The most recent session I attended on this topic was during the recent Mechanical Service Contractors Association conference. About 200 attendees packed a room to hear from three of the industry’s best PM proponents: David Bavisotto, vice president, service with Illingworth-Kilgust Mechanical; Steve Smith, senior vice president, ACCO Engineered Systems; and Jon Finch, vice president, training and recruiting, Milwaukee Tools.

This power trio framed their presentation around the idea that times and technologies continue to change, but the need for preventive maintenance remains a constant opportunity.

We’ve gone from color-coded dispatch boards and a $30/hour service rate in the 1970s, to beepers, pagers, two-way radios, and up to today’s cell phones and tablets, with labor rates of well above $120/hour.

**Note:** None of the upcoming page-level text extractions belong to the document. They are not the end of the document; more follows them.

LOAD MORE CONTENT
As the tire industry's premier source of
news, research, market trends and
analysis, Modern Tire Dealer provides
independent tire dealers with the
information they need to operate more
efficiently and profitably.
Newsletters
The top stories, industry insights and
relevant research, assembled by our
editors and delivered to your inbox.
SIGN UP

Service offerings have also expanded, with value-adds like thermal imaging, vibration analysis, energy services, and energy service agreements. GPS has helped to streamline pre-planning and improved vehicle tracking. R-22 is disappearing. Micro-channel coils need less refrigerant, and the popular building protocols Lon and BacNET provide unlimited access to control systems. Offices have became paperless or close to it, and the smartphone is king. And have you looked into drones yet?

These improvements have all contributed to the contractor’s need to service existing (and aging) buildings.

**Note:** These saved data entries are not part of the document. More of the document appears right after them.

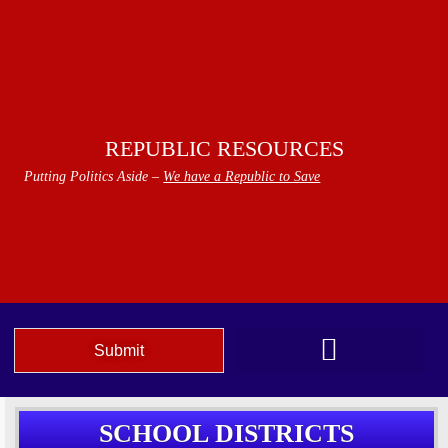
REPUBLIC RESOURCES
Putting Politics Aside –
We have a Republic to Save
Submit
We The People Speak AZ
SCHOOL DISTRICTS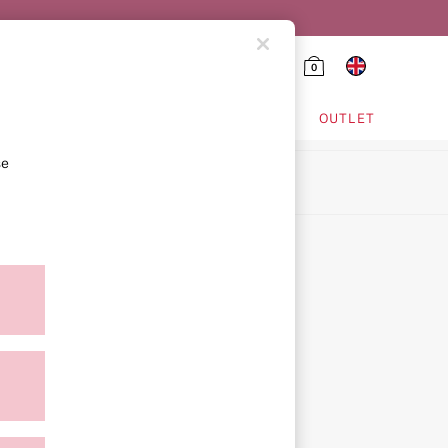
0
HING & VSX SPORT
OUTLET
se
ion
icy
ment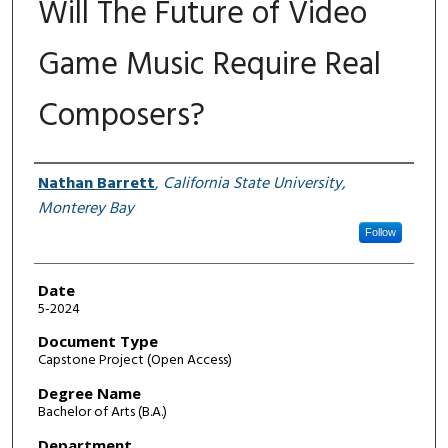
Will The Future of Video
Game Music Require Real
Composers?
Author
Nathan Barrett
,
California State University,
Monterey Bay
Follow
Date
5-2024
Document Type
Capstone Project (Open Access)
Degree Name
Bachelor of Arts (B.A.)
Department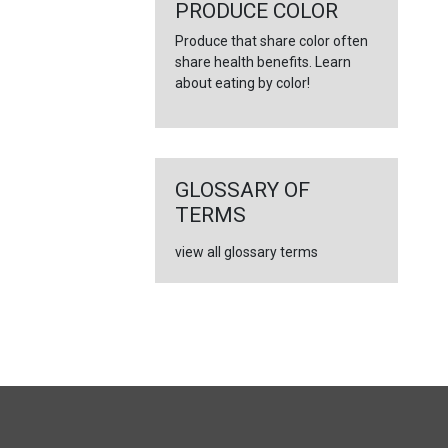
←
PRODUCE COLOR
Produce that share color often
share health benefits. Learn
about eating by color!
GLOSSARY OF
TERMS
view all glossary terms
FULL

“The service business is absolutely one of the key businesses to be in,” Bavisotto said, because, guess what? People need heating and cooling, in every economy.

The median building age is over 32 years, and half of all commercial buildings were built before 1980. Sixty-one percent of construction projects are retrofits.

“In 2012, the amount of commercial office space exceeded 87 billion square feet,” Bavisotto said. “As these buildings age, there are more opportunities for service providers.”
Why would you, as a commercial mechanical contractor avoid this sure thing?

Another key fact they shared is that 50 percent of all buildings in the U.S. are 5,000 sq. ft. or less. “For this vast amount of customers, we just see the service business doing nothing but increasing,” Bavisotto said.

The biggest line item in the lifecycle of a building is alteration, energy and operation, at a whopping 75 percent.

Steve Smith said ACCO Engineered Systems began to attack the service market in the 1990s, after participating in a peer group meeting, whose other members had all adopted a maintenance
culture.

“Their profitability was double ours,” he said, “so we decided to invest in maintenance. We made that a mission over time. If not, we would have continued to be victimized by the ups and downs of the retrofit market.”

Service contracts provide an inside track into the customer’s eventual retrofit work and pull-through work. Planned maintenance is the lowest risk method to grow your service, and the fastest way to build a service business, at low risk/high margin terms.

Finch took the room through a rough look at market concentration: are you most active in hospitality, institutional, commercial building or manufacturing? And is that comprised of new business or retrofits? Where do you spend most of your time?

Time for this presentation was limited, but the message was clear. “Take the time when you get home, to develop metrics to know what markets you’re in, what is your return, and where you want to go,” Smith said.

“With planned maintenance, you control the when, where and how. It’s the fastest way to grow a service business,” Bavisotto said. And, it positions your firm as the go-to source for additional work.